A highlight was the detailed subgroup analysis conducted to investigate potential causes of assumed variability and raise confidence in the generalizability of these results. There were no statistically significant variations between these categories in terms of specificity and sensitivity. Importantly, qualitative research tended to have lower sensitivity than quantitative studies, while North American and European studies tended to have less specificity than Asian studies. This study gives several potential for future research to further assess specific subgroups, including DECT methods not currently involved, and to discover the optimal use and interpretation of DECT in patients with acute knee injury based on patient- and imaging-specific data. In addition, despite the fact that the majority of studies posed a low risk of bias and applicability, a few studies employed retrospective thresholds, and one study used extended intervals between DECT and MRI, which increased the risk of bias in the index test and flow and timing domains, respectively.

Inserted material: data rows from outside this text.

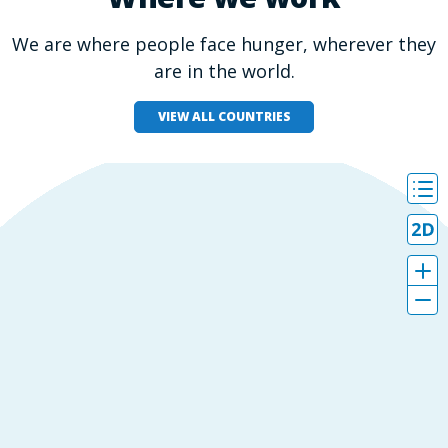
We are where people face hunger, wherever they
are in the world.
VIEW ALL COUNTRIES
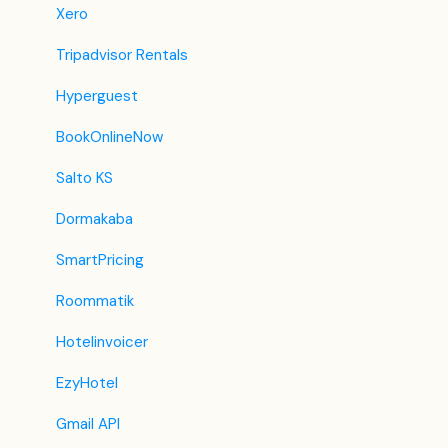
Revato (RoomGuru)
Xero
JacTravel
Tripadvisor Rentals
101 Hotels
Hyperguest
TabletHotels
BookOnlineNow
Lastminute
Salto KS
Splendia
Dormakaba
HostelsClub
SmartPricing
TravelRepublic
Roommatik
Emerging Travel Group (Ostrovok)
Hotelinvoicer
Hotelbeds
EzyHotel
Tripadvisor
Gmail API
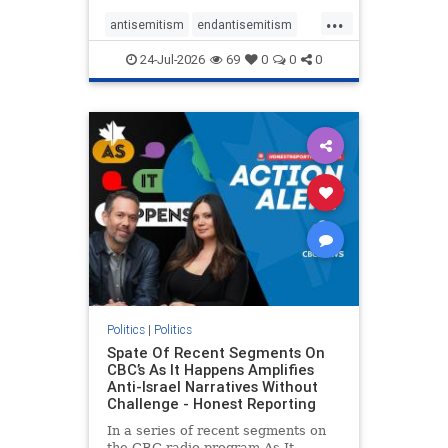
policies that keep Jewish New
...
Yorkers safe.
antisemitism
endantisemitism
endjewhatred
endterrorism
24-Jul-2026
69
0
0
0
genocide
hatecrimes
humanrights
IHRA
lovenothate
oct7
proIsrael
stopantisemitism
stophamas
stophate
stopracism
zionism
Politics
|
Politics
Spate Of Recent Segments On
CBC’s As It Happens Amplifies
Anti-Israel Narratives Without
Challenge - Honest Reporting
In a series of recent segments on
the CBC radio program As It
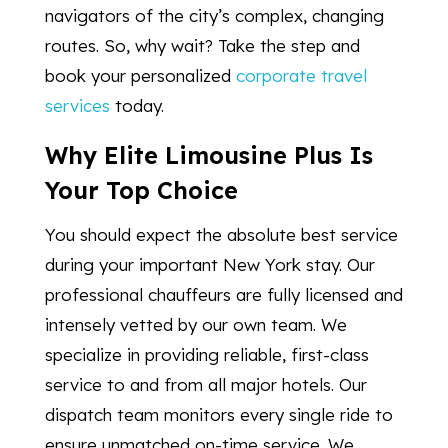
navigators of the city’s complex, changing
routes. So, why wait? Take the step and
book your personalized
corporate travel
services
today.
Why Elite Limousine Plus Is
Your Top Choice
You should expect the absolute best service
during your important New York stay. Our
professional chauffeurs are fully licensed and
intensely vetted by our own team. We
specialize in providing reliable, first-class
service to and from all major hotels. Our
dispatch team monitors every single ride to
ensure unmatched on-time service. We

In addition, some inherent limitations of DECT maintain MRI as the preferred imaging modality at present, including: (1) the non-specificity of BME for fracture (e.g., bone infarction can result in BME); (2) accompanied bone injury when soft tissues such as meniscal and ligament are frequently injured; (3) increased radiation dose; (4) risk for non-diagnostic virtual non-contrast reconstructions; and (5) limited field of view in virtual non-contrast reconstructions [13, 14, 18]. Under certain conditions, however, our systematic review and meta-analysis demonstrates that DECT can be used as an alternative to MRI for patients with acute knee injury. Individuals with a negative DECT but a high suspicion of bone damage may still need an MRI to assess for concealed fractures.

Conclusions

Based on the results of this meta-analysis, it is possible to conclude that DECT is accurate for identifying BME in patients with acute knee injury with high sensitivity and specificity, suggesting it may be utilized as an alternative to MRI, especially when MRI is contraindicated or unavailable.